Crude length cut to eight-month low; dollar buying resumes

In the latest COT report by the US CFTC and ICE Exchange Europe, covering the week to March 15, we focus on futures positions and changes made by hedge funds across commodities, forex and financial futures markets. It was a week where risk appetite staged a small comeback despite a continued flow of troubling news from Ukraine, US Treasuries yields surged ahead of the FOMC meeting, while in commodities, the Bloomberg Spot Index gave back the bulk of the 11% gain from the previous week with selling seen across most sectors.

This summary highlights futures positions and changes made by hedge funds across commodities, forex and financials up until last Tuesday, March 15. A week where risk appetite stage a small comeback with stock markets rising despite a continued flow of troubling news from Ukraine, and US Treasuries staging a sharp reversal with yields on the 10-year notes surging 30 basis point as the market priced in an imminent but long-awaited US rate hike. In commodities, the Bloomberg Spot Index gave back the bulk of the 11% gain from the previous week with selling seen across most sectors.

Commodities

The Bloomberg Commodity Spot index slumped by 8.3%, thereby giving back most of the gains seen during the first week of the Russian invasion. Russia-focused commodities like crude oil, palladium and wheat took the biggest hit in percentage terms. Overall, the total net long held by managed money accounts across 24 major commodity futures was reduced by 5% to an eight-week low at 2.06 million lots, the biggest reductions seen in crude oil, natural gas, gold, silver, copper and coffee.

Energy: Another week of extreme volatility in crude oil, this time a 22% move to the downside, drove a second weekly reduction in the combine WTI and Brent net long by 23k lots to a four-month low at 411k lots and just above the 400k lots reached in early December when crude oil briefly traded below $70/b in response to the Omicron virus variant. Brent, the global benchmark, saw its net long drop to a 16-month low at 153k lots.

As mentioned, when volatility spikes and traders are faced with rising margin calls on their open futures positions, the first reaction is to make an across-the-board reduction.
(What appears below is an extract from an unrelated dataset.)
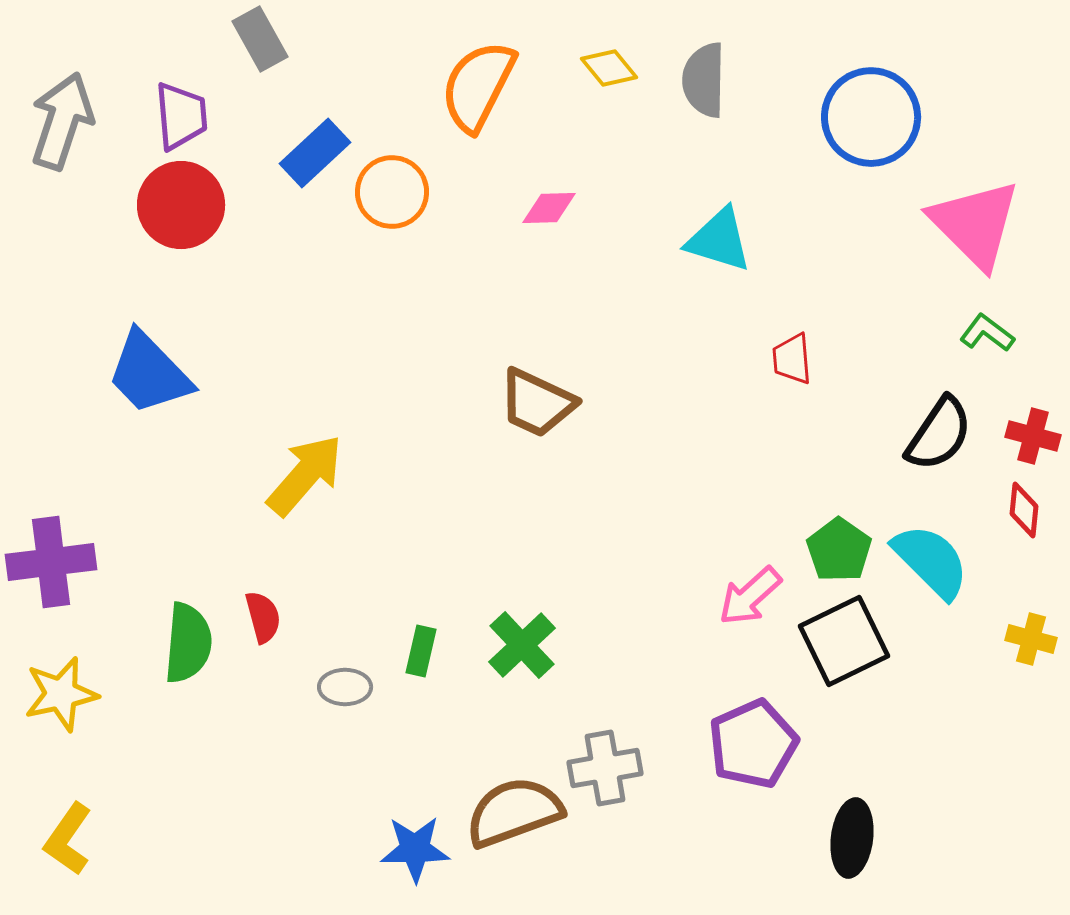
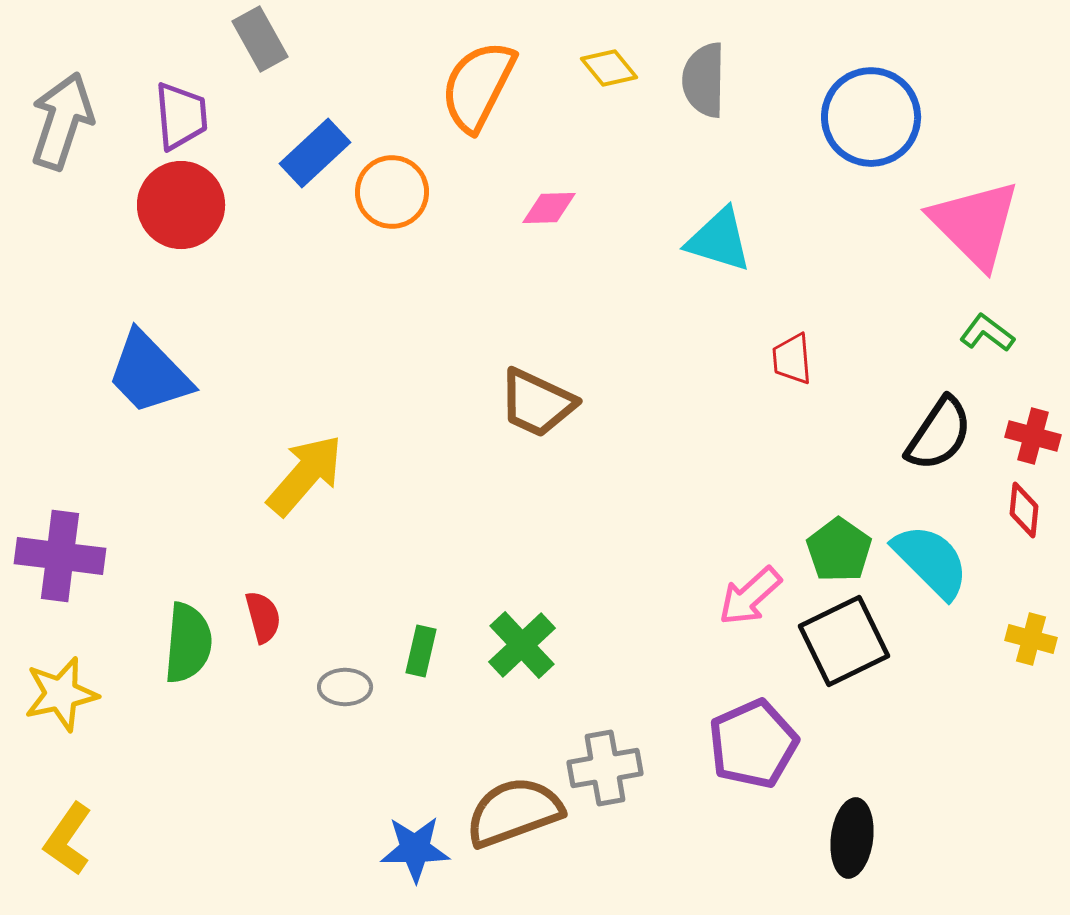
purple cross: moved 9 px right, 6 px up; rotated 14 degrees clockwise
This is currently very noticeable in the five oil and fuel contracts which have seen open interest fall from 7.1 million lots on March 12 to a current seven-year low at 4.7 million lots.

Monday AM market comment: Crude oil (OILUKMAY22 & OILUSAPR22) rose to a one-week high in Asia as the war in Ukraine keeps global supplies very tight with traders, mostly through self-sanctioning, avoiding Russian crude, currently being offered close to 30-dollar below Brent with a limited number of buyers queuing up to secure cheap cargoes. In addition, Middle East tensions also rose after Houthi rebels attacked sites across Saudi Arabia over the weekend. With supply tightening, the market will be looking for signs of demand destruction, mostly through the cost of diesel and gasoline as well as the impact of temporary covid related lockdowns in China.